Bodrum katları; birbirinin içinden geçme iki ayrı mekândan ibaret olup, ikisi arasında yaklaşık 2 m. kot farkı mevcuttur. Ta­mamen yerli kayaya oyulmuş mağara görünümündeki bodrum katta pekmez ve zeytinyağı depolamaya yarayan küpler, erzak depolamaya yarayan bölümler ve su kuyusu bulunmaktadır. Bu bölümde ayrıca büyük bir dokuma tezgâhı yer almaktadır.
Zemin katta iki oda “ocaklık” adı verilen mutfak, evin ha­mamı ile bu mekânın ısınmasını sağlayan ocaklar ve iki farklı taraftan birinci kata çıkan merdivenler yer almaktadır. Hamam, Türk hamamı özelliklerini taşımakta, külhandan gelen ve alttan geçen, duman vasıtasıyla ısınmaktadır. Girişin sağında yer alan oda “tandır odası” dır. Adını, tandır denilen gömme bir taş ocak üzerine konan bir kürsü ve onun üzerine örtülen geniş bir yor­gandan, mahalli bir ısınma sisteminden almaktadır.
Birinci katta sofada, taş işçiliği ve boyalı tezniyatı ile dikkati çeken bir çeşme ve hayata bakan üç ayrı oda yer almaktadır. Odalardan birisi gelin görme odası, diğeri günlük yaşamın sür­dürüldüğü iş odası, üçüncü oda ise erkek misafirlerin ağırlandı­ğı selâmlık bölümü olarak tanzim edilmiştir.
İkinci katta yer alan odalardan ikisi ev sahibine ait harem bölümü olarak düzenlenmiştir. Üçüncü katta terasa geçişi sağ­layan camekânlı bir oda ve “güvercinlik” bulunmaktadır. Bu bölüm günün yorgunluğunun giderildiği sakin bir köşe olarak canlandırılmıştır.
Bina içinde yer alan bölümler günlük yaşamdaki fonksiyon­larına göre yörenin eşyası ile donatılmış, mankenlerle teşhire canlılık ve gerçekçilik verilerek hizmet vermektedir. Müze de 2017 yılı itibariyle restorasyon çalışmaları başlamıştır.
 
HASAN SÜZER ETNOGRAFYA MÜZESİ
Müze restorasyon çalışmaları nedeniyle geçici bir süre ziyarete kapalıdır.

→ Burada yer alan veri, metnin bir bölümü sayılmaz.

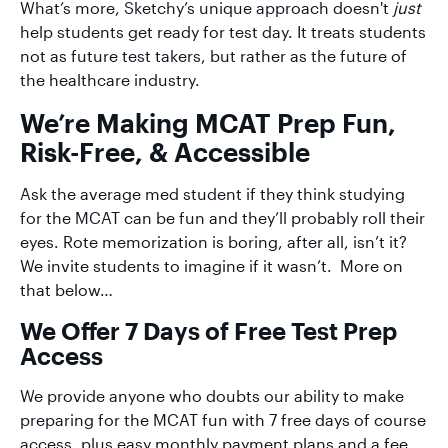
What’s more, Sketchy’s unique approach doesn't
just
help students get ready for test day. It treats students
not as future test takers, but rather as the future of
the healthcare industry.
We’re Making MCAT Prep Fun,
Risk-Free, & Accessible
Ask the average med student if they think studying
for the MCAT can be fun and they’ll probably roll their
eyes. Rote memorization is boring, after all, isn’t it?
We invite students to imagine if it wasn’t. More on
that below…
We Offer 7 Days of Free Test Prep
Access
We provide anyone who doubts our ability to make
preparing for the MCAT fun with 7 free days of course
access, plus easy monthly payment plans and a fee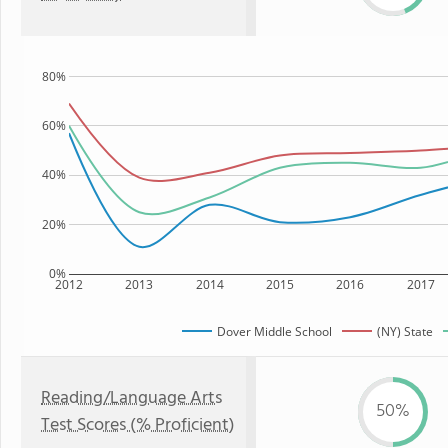
80%
60%
40%
20%
0%
2012
2013
2014
2015
2016
2017
Dover Middle School
(NY) State
Reading/Language Arts
50%
Test Scores (% Proficient)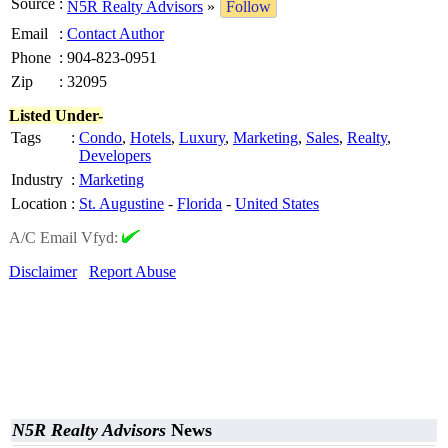
Source
:
N5R Realty Advisors
»
Follow
Email
:
Contact Author
Phone
:
904-823-0951
Zip
:
32095
Listed Under-
Tags
:
Condo
,
Hotels
,
Luxury
,
Marketing
,
Sales
,
Realty
,
Developers
Industry
:
Marketing
Location
:
St. Augustine
-
Florida
-
United States
A/C Email Vfyd:
Disclaimer
Report Abuse
N5R Realty Advisors
News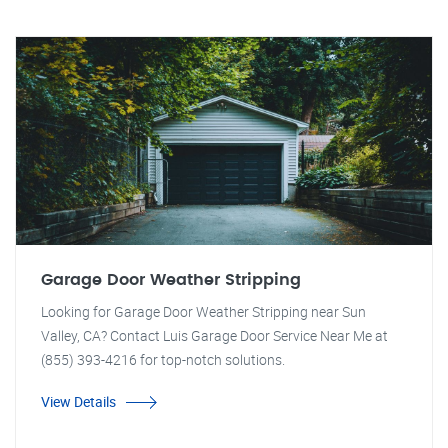
Garage Door Weather Stripping
Looking for Garage Door Weather Stripping near Sun
Valley, CA? Contact Luis Garage Door Service Near Me at
(855) 393-4216 for top-notch solutions.
View Details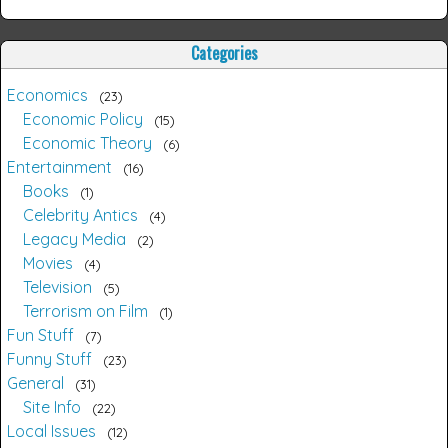
Categories
Economics
23
Economic Policy
15
Economic Theory
6
Entertainment
16
Books
1
Celebrity Antics
4
Legacy Media
2
Movies
4
Television
5
Terrorism on Film
1
Fun Stuff
7
Funny Stuff
23
General
31
Site Info
22
Local Issues
12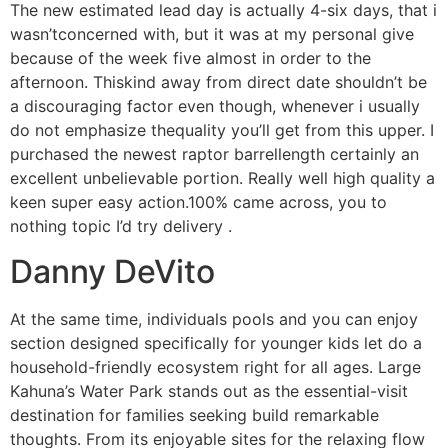
The new estimated lead day is actually 4-six days, that i
wasn’tconcerned with, but it was at my personal give
because of the week five almost in order to the
afternoon. Thiskind away from direct date shouldn’t be
a discouraging factor even though, whenever i usually
do not emphasize thequality you’ll get from this upper. I
purchased the newest raptor barrellength certainly an
excellent unbelievable portion. Really well high quality a
keen super easy action.100% came across, you to
nothing topic I’d try delivery .
Danny DeVito
At the same time, individuals pools and you can enjoy
section designed specifically for younger kids let do a
household-friendly ecosystem right for all ages. Large
Kahuna’s Water Park stands out as the essential-visit
destination for families seeking build remarkable
thoughts. From its enjoyable sites for the relaxing flow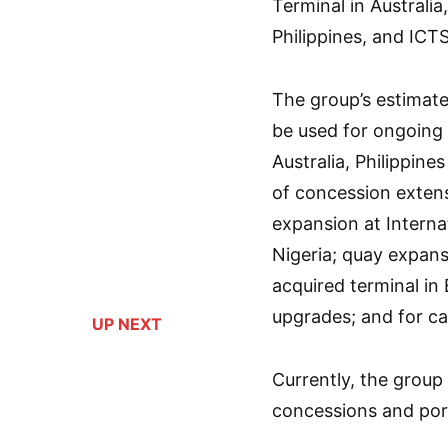
Terminal in Australia
Philippines, and ICT
The group’s estimated
be used for ongoing 
Australia, Philippin
of concession extens
expansion at Interna
Nigeria; quay expans
acquired terminal in
upgrades; and for c
UP NEXT
Currently, the group 
concessions and port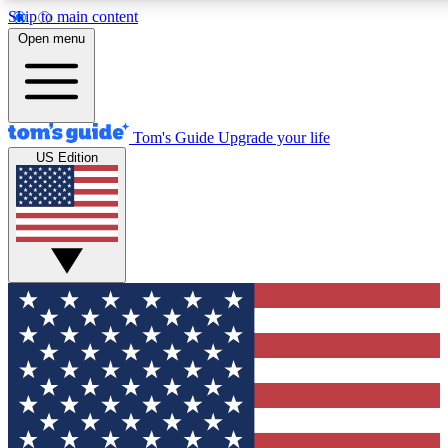
Skip to main content
12
24/7
30K+
Open menu
MEMBER FEATURES
ACCESS AVAILABLE
ACTIVE MEMBERS
Tom's Guide
Upgrade your life
US Edition
Exclusive Newsletters
Polls
Tech news direct to your inbox
Have your say in te
GET CLUB ACCESS QUICK
For the fastest way to join Tom's Guide Club enter your
email below. We'll send you a confirmation and sign you up
to our newsletter to keep you updated on all the latest news.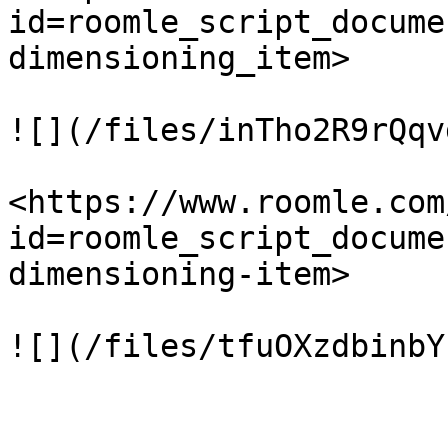
id=roomle_script_docume
dimensioning_item>

![](/files/inTho2R9rQqv
<https://www.roomle.com
id=roomle_script_docume
dimensioning-item>

![](/files/tfuOXzdbinbY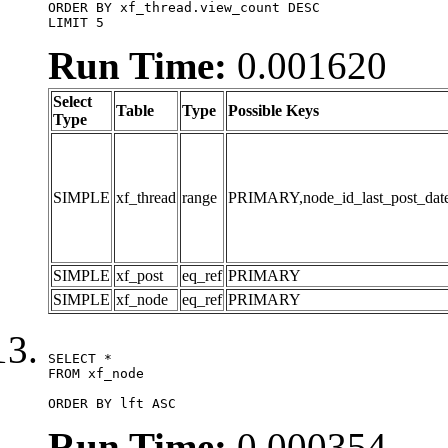
ORDER BY xf_thread.view_count DESC

LIMIT 5
Run Time:
0.001620
Select
Table
Type
Possible Keys
Type
SIMPLE
xf_thread
range
PRIMARY,node_id_last_post_date,n
SIMPLE
xf_post
eq_ref
PRIMARY
SIMPLE
xf_node
eq_ref
PRIMARY
SELECT *

FROM xf_node

ORDER BY lft ASC
Run Time:
0.000354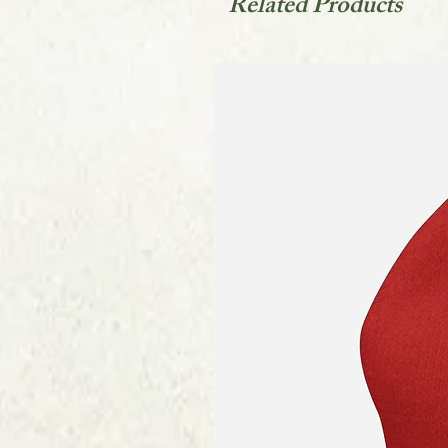
Related Products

Adres: Eyüboğlu Mah. Hanifioğlu Sok. No: 64 Şahinbey / Gaziantep
Telefon: 0 342 230 47 21
Ziyaretçi Saatleri: Pazartesi dışında her gün,
08:00-17:00
08:00-17:00
 
 
 
 
 
 
 
BAYAZHAN GAZİANTEP KENT MÜZESİ
Tütün tüccarı olan Bayaz Ahmet Ağa ticaret yaparken ko­nakladığı Halep’te ki bir hanın 1909 yılında aynısının Antep’te de yapılmasını istemiştir. Bayaz Ahmet Ağa yapım aşamasında maddi sıkıntıya düşünce, Ermeni bir ortakla anlaşmıştır. Ba­yazhan, Ermeni taş ustalarına ve Halepli mimarlara yaptırılmış, yapımı 5-6 yıl sürmüştür. İlk yapıldığı yıllarda tütün hanı olarak kullanılmıştır. l. Dünya Savaşı’ndan sonra Antep’i İngilizler işgal edince, hanı karargah olarak kullanmışlar. Antep Savunması sı­rasında hapishane görevi de görmüştür. Gaziantep’te ilk sinema filmi Bayazhan’ın büyük salonunda gösterilmiştir.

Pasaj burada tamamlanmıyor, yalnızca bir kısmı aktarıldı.